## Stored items
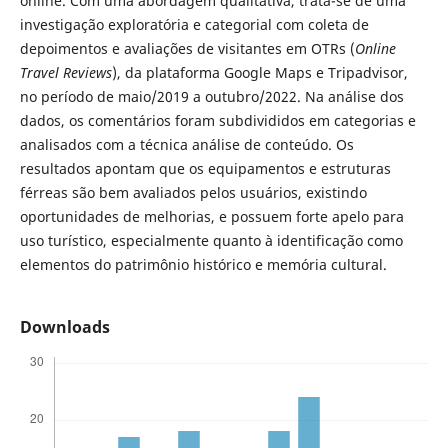
online. Com uma abordagem qualitativa, trata-se de uma
investigação exploratória e categorial com coleta de
depoimentos e avaliações de visitantes em OTRs (
Online
Travel Reviews
), da plataforma Google Maps e Tripadvisor,
no período de maio/2019 a outubro/2022. Na análise dos
dados, os comentários foram subdivididos em categorias e
analisados com a técnica análise de conteúdo. Os
resultados apontam que os equipamentos e estruturas
férreas são bem avaliados pelos usuários, existindo
oportunidades de melhorias, e possuem forte apelo para
uso turístico, especialmente quanto à identificação como
elementos do patrimônio histórico e memória cultural.
Downloads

## Problem details
The line with "da plataforma Google" and all the lines after it in the records above are to be output exactly, with nothing added.

## Solution
), da plataforma Google Maps e Tripadvisor,
no período de maio/2019 a outubro/2022. Na análise dos
dados, os comentários foram subdivididos em categorias e
analisados com a técnica análise de conteúdo. Os
resultados apontam que os equipamentos e estruturas
férreas são bem avaliados pelos usuários, existindo
oportunidades de melhorias, e possuem forte apelo para
uso turístico, especialmente quanto à identificação como
elementos do patrimônio histórico e memória cultural.
Downloads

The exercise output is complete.